Sunday, July 17, 2011


Give instruction to a wise man, and he will be still wiser; teach a righteous man and he will increase in learning. The fear of the Lord is the beginning of wisdom, and the knowledge of the Holy One is insight. (Proverbs 9:9-10)

Until Galileo’s time, philosophers assumed that heavier objects fall faster than lighter ones. They believed this because earlier thinkers had believed it. The idea sounds logical enough, but nobody had ever taken the trouble to test it with real objects. Galileo’s experiments showed that objects dropped from a height fall at the same rate regardless of their weight. His finding came through insight, when he stepped outside the conventional thinking of previous generations.

It was insight by which Isaac Newton arrived at the first law of motion: that a moving object will continue in the same direction and speed until acted upon by an outside force. Before Newton’s time physicists thought that a moving object’s innate tendency was to come to rest. Newton showed this wasn’t so; the object stops only when something else stops it. His theory of inertia broke through conventional thinking.
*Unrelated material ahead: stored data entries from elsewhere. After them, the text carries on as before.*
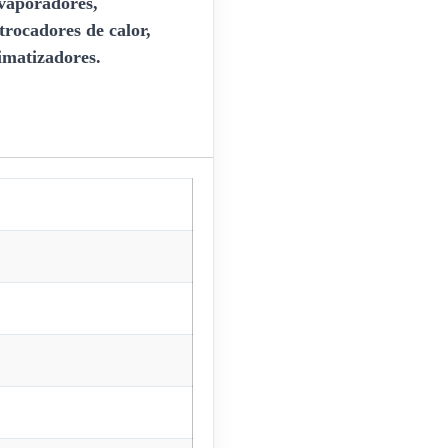
evaporadores,
trocadores de calor,
imatizadores.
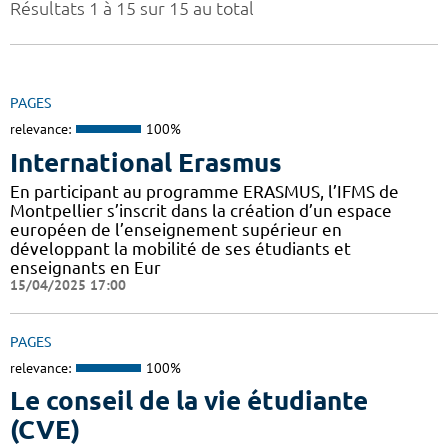
Résultats 1 à 15 sur 15 au total
PAGES
relevance:
100%
International Erasmus
En participant au programme ERASMUS, l’IFMS de
Montpellier s’inscrit dans la création d’un espace
européen de l’enseignement supérieur en
développant la mobilité de ses étudiants et
enseignants en Eur
15/04/2025 17:00
PAGES
relevance:
100%
Le conseil de la vie étudiante
(CVE)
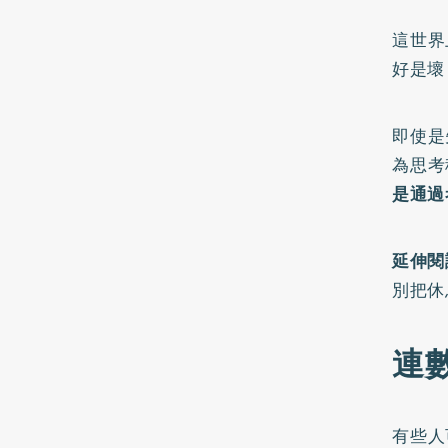
這世界
好是壞
即使是
為思考
是通過
延伸閱
別把休
連
有些人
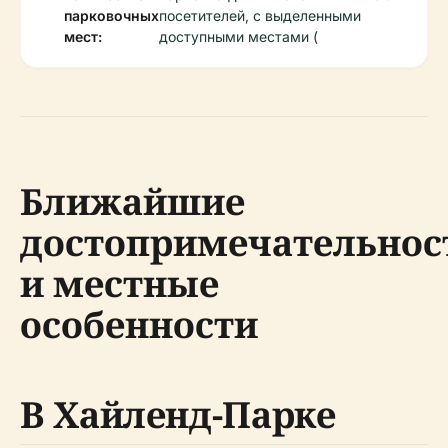
парковочных
посетителей, с выделенными
мест:
доступными местами (
Ближайшие
достопримечательнос
и местные
особенности
В Хайленд-Парке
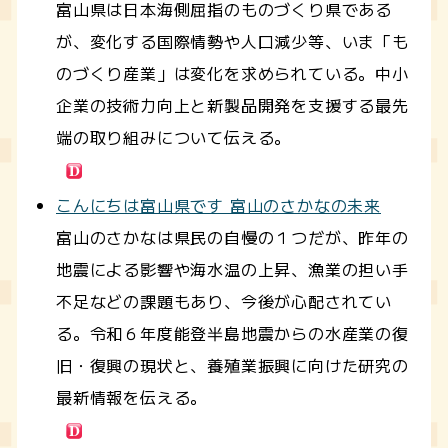
富山県は日本海側屈指のものづくり県である
が、変化する国際情勢や人口減少等、いま「も
のづくり産業」は変化を求められている。中小
企業の技術力向上と新製品開発を支援する最先
端の取り組みについて伝える。
こんにちは富山県です 富山のさかなの未来
富山のさかなは県民の自慢の１つだが、昨年の
地震による影響や海水温の上昇、漁業の担い手
不足などの課題もあり、今後が心配されてい
る。令和６年度能登半島地震からの水産業の復
旧・復興の現状と、養殖業振興に向けた研究の
最新情報を伝える。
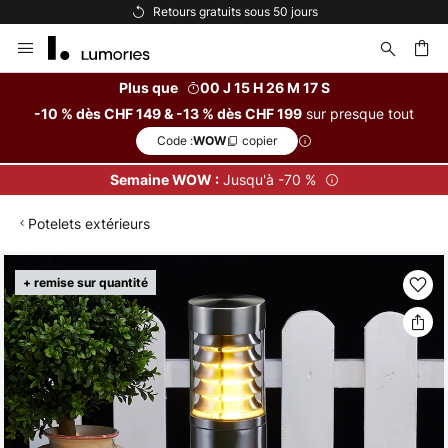
Options de paiement flexibles
Allez
au
contenu
Plus que
00 J 15 H 26 M 16 S
sur presque tout
-10 % dès CHF 149 & -13 % dès CHF 199
ercher
Code :
copier
WOW
Jusqu'à -70 %
Semaine WOW :
Potelets extérieurs
Skip
+ remise sur quantité
to
the
end
of
the
images
gallery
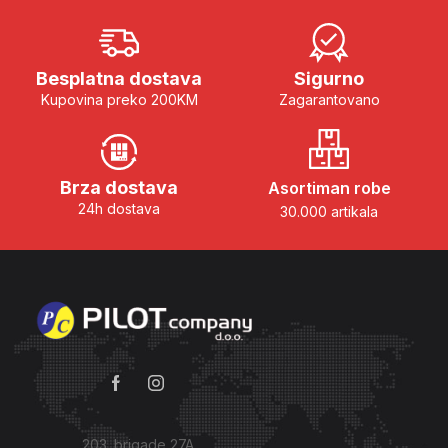
Besplatna dostava
Sigurno
Kupovina preko 200KM
Zagarantovano
Brza dostava
Asortiman robe
24h dostava
30.000 artikala
203. brigade 27A,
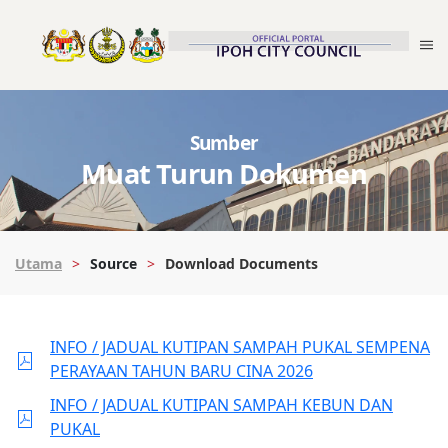
Sumber
Muat Turun Dokumen
Utama
Source
Download Documents
INFO / JADUAL KUTIPAN SAMPAH PUKAL SEMPENA
PERAYAAN TAHUN BARU CINA 2026
INFO / JADUAL KUTIPAN SAMPAH KEBUN DAN
PUKAL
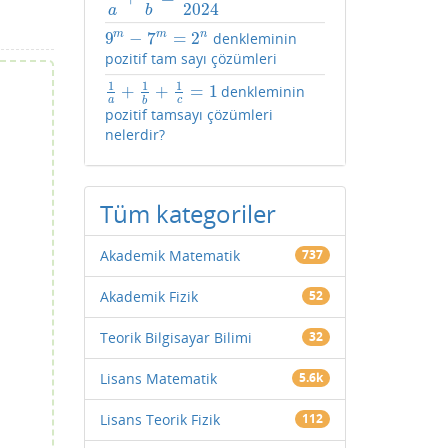
2024
a
b
9
−
7
m
=
2
m
n
denkleminin
9
m
−
7
m
=
2
n
pozitif tam sayı çözümleri
1
1
1
+
+
=
1
denkleminin
1
a
+
1
b
+
1
c
=
1
a
c
b
pozitif tamsayı çözümleri
nelerdir?
Tüm kategoriler
Akademik Matematik
737
Akademik Fizik
52
Teorik Bilgisayar Bilimi
32
Lisans Matematik
5.6k
Lisans Teorik Fizik
112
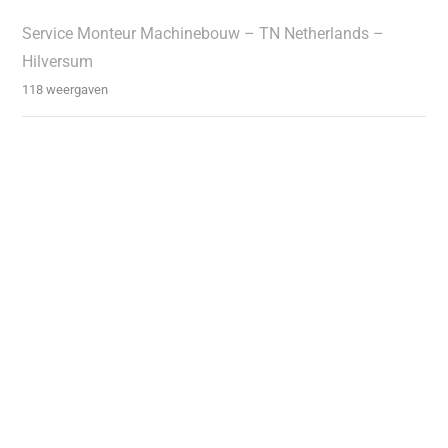
Service Monteur Machinebouw – TN Netherlands –
Hilversum
118 weergaven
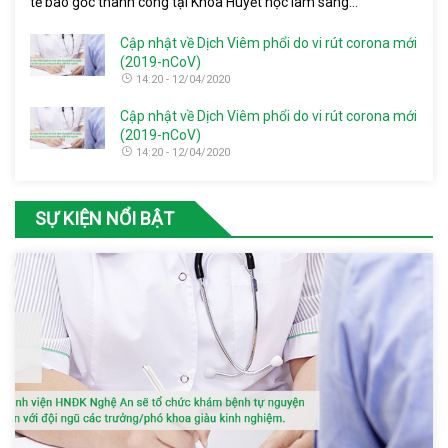
tế bào gốc thành công tại Khoa Huyết học lâm sàng...
Cập nhật về Dịch Viêm phổi do vi rút corona mới
(2019-nCoV)
14:20 - 12/04/2020
Cập nhật về Dịch Viêm phổi do vi rút corona mới
(2019-nCoV)
14:20 - 12/04/2020
SỰ KIỆN NỔI BẬT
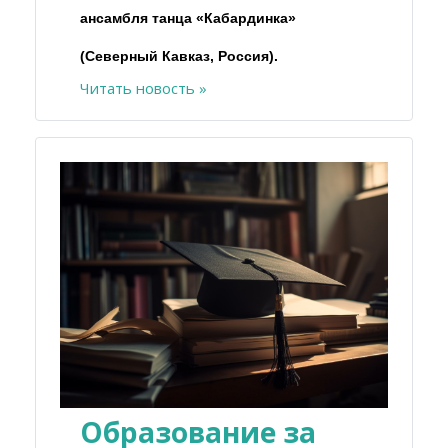
ансамбля танца «Кабардинка»
(Северный Кавказ, Россия).
Читать новость »
Образование за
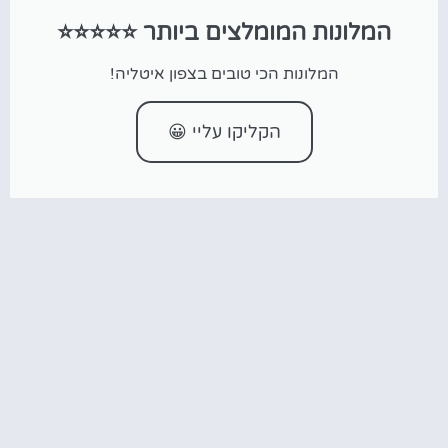
המלונות המומלצים ביותר ⭐⭐⭐⭐⭐
המלונות הכי טובים בצפון איטליה!
הקליקו עליי 😀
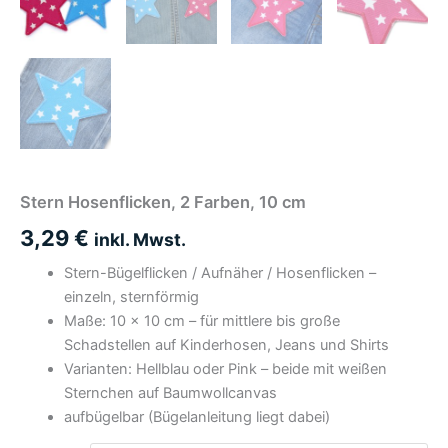
Stern Hosenflicken, 2 Farben, 10 cm
3,29
€
inkl. Mwst.
Stern-Bügelflicken / Aufnäher / Hosenflicken –
einzeln, sternförmig
Maße: 10 × 10 cm – für mittlere bis große
Schadstellen auf Kinderhosen, Jeans und Shirts
Varianten: Hellblau oder Pink – beide mit weißen
Sternchen auf Baumwollcanvas
aufbügelbar (Bügelanleitung liegt dabei)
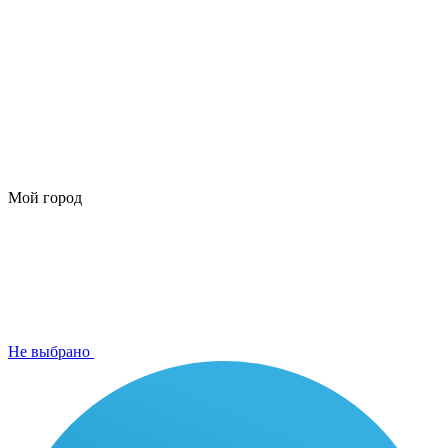
Мой город
Не выбрано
Galileo and Newton, and others such as Albert Einstein, arrived at new understandings of the nature of the universe by pushing past previous perimeters of thought. Since God is the Creator of the universe, their insights may be considered “the knowledge of the Holy One,” whether or not these thinkers professed a belief in the Creator — as many did.

But insight isn’t limited to the physical; it allows us to penetrate social interactions as well. By insight we come to understand how our actions influence, and are influenced by, those of others. Norbert Wiener developed the theory of cybernetics, the idea that events are controlled by an information loop that includes more than the acting instrument. When we put our car on cruise control, its speed is governed by a feedback loop that includes not only the amount of fuel injected but also the engine’s revolutions-per-minute, the cruise control setting, and any other factors that come into play. The same principle applies to our relationships with others. How people act toward us depends, in part, on how we behave toward them in a constant circle of feedback. If that circle is dysfunctional, spiraling downward toward dishonest dealings and ruptured relationships, insight allows us to break free of the conventional pattern and introduce new information into the cybernetic loop so that healing can begin. Jesus put the principle this way: “For with the judgment you pronounce you will be judged, and the measure you give will be the measure you get” (Matthew 7:2).

The Bible has another word for insight; sometimes it calls it revelation. By thinking that transcended the world of the senses, Scripture’s inspired writers came to a new understanding of God and His ways that defied the conventions of their time. By the Spirit of God the same revelation is available to us. It isn’t the revelation of new truth, but — as Kenneth Copeland reminds us — it’s insight into truths that have always been present in the Word of God. We’ve just never seen them before.